Inside Story

A civil debate amid the Trumpian tweetstorm

Podcasts | Writer Sam Harris set out to discover why some voters like Donald Trump

Sally McCausland 7 September 2017 1538 words

True believer: a supporter holds up a sign as Donald Trump speaks at the Covelli Centre, in Youngstown, Ohio, on 25 July. Tony Dejak/AP Photo


It’s 5 August 2015 and Scott Adams, author, trained hypnotist, long-term student of the art of persuasion and creator of the Dilbert cartoon strip, is writing about Donald Trump on his blog. Despite the fact that most commentators are treating the businessman as a joke candidate, Adams writes that the US presidential contest already comes down to a battle between Clinton and Trump. He acknowledges that the mood is for a female president, but predicts that, if Hillary stumbles, it will be Trump and nobody else who wins. As the election draws closer, Adams continues to forecast that Trump will win in a landslide.

On the evening of 8 November, election day, reality slowly dawns. Hillary supporters cry. TV hosts are wide-eyed. An orange-tinted reality TV star? Has America lost its mind? A ripping sound is almost audible: the “establishment” has unmoored, and spun away. With the pundits, the politicians, their advisers, and the “fake news” media go the satirists, the never-Trump celebrities, millions of Democrats, and many Republicans too.

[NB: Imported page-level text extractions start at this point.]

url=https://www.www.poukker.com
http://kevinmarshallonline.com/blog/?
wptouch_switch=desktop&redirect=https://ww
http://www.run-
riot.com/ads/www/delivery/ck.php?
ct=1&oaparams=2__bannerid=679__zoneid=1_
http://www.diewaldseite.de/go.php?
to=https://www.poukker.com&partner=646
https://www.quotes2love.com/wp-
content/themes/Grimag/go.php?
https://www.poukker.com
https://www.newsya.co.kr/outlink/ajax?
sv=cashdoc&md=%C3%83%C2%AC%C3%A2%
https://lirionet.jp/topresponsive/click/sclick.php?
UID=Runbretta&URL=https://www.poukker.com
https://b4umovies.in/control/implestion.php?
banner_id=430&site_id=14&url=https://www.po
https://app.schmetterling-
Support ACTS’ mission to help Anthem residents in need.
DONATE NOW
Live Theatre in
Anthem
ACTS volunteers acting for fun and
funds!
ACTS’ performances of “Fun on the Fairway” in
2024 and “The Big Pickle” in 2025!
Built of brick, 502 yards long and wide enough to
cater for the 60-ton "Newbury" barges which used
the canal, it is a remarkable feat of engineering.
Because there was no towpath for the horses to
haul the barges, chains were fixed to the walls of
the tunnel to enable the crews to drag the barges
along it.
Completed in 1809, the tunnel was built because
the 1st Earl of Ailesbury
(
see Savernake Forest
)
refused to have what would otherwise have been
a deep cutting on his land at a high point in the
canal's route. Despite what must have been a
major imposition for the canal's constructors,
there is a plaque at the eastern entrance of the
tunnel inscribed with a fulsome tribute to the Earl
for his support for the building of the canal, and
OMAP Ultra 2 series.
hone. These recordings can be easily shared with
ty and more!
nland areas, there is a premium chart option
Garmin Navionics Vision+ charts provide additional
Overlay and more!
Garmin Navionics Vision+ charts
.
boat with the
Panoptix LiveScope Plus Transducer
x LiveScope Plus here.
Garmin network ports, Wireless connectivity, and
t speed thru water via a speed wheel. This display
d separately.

Sam Harris, New York Times bestselling author and host of the popular podcast Waking Up with Sam Harris, is incredulous. He’s no fan of Clinton, but even less of Trump. The new president is a “dangerous narcissist,” a “con-man without any core commitments other than to maintain his own fame and glory,” a “fabulist,” a “demagogue,” a “sexual predator,” an “awful” person,” “a liar who one would only expect to find in a mental hospital,” an “absolute jackass,” and a person with “less understanding of what is involved in being president than any candidate who has ever stood for election” (Episode 51: “The Most Powerful Clown”). Harris, like all the others, didn’t see this coming.

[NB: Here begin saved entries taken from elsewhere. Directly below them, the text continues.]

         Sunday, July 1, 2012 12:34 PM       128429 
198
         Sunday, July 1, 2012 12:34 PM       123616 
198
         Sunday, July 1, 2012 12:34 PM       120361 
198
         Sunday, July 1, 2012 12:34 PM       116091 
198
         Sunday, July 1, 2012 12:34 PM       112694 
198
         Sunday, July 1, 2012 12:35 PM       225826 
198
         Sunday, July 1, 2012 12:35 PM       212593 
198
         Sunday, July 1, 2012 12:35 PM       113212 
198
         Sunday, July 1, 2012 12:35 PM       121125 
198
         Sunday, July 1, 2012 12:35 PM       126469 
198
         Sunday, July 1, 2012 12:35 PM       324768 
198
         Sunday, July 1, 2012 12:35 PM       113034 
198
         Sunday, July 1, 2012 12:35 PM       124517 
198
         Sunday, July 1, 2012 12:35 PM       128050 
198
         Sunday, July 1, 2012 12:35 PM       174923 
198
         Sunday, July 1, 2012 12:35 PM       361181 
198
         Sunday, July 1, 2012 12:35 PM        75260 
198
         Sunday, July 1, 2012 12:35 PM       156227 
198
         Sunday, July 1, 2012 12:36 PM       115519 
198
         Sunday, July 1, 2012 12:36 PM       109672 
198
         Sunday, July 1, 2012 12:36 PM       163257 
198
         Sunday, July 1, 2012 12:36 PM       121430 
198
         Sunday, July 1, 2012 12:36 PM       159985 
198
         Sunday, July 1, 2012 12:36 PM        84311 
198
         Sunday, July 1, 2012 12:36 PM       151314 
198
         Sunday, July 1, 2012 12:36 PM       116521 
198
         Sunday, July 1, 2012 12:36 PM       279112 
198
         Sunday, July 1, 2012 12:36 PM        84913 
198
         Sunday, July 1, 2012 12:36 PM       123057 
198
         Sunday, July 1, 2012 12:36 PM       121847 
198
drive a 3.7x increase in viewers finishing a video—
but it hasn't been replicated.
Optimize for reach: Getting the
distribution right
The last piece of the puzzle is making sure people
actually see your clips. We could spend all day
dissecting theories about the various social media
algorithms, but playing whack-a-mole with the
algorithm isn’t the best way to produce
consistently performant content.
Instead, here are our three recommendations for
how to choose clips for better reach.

Months on, things are still spinning wildly. Trump has recast the presidency as a fast-moving drone releasing volleys of Twitter bombs on his opponents. His enemies return fire. The media hurries to each blast site. A new controversy explodes. And so it goes, on and on. Emojis, memes and tweets shoot bursts of abuse across no man’s land. There’s no time to make peace. Each side simply holds fast to its claims that the other is lying or deluded. Nobody is listening to anyone outside their own bunker.

In what Trump calls the “fake news” media, much of the analysis takes place within the bubble of wilful bafflement and disengagement. In this bubble, Hillary was robbed; Trump’s millions are suffering a mass delusion, are the sad victims of a con, or are the racist, sexist anachronisms of America: Hillary’s “basket of deplorables.” Why engage with them? Better to wait out the days until the next election, and try again.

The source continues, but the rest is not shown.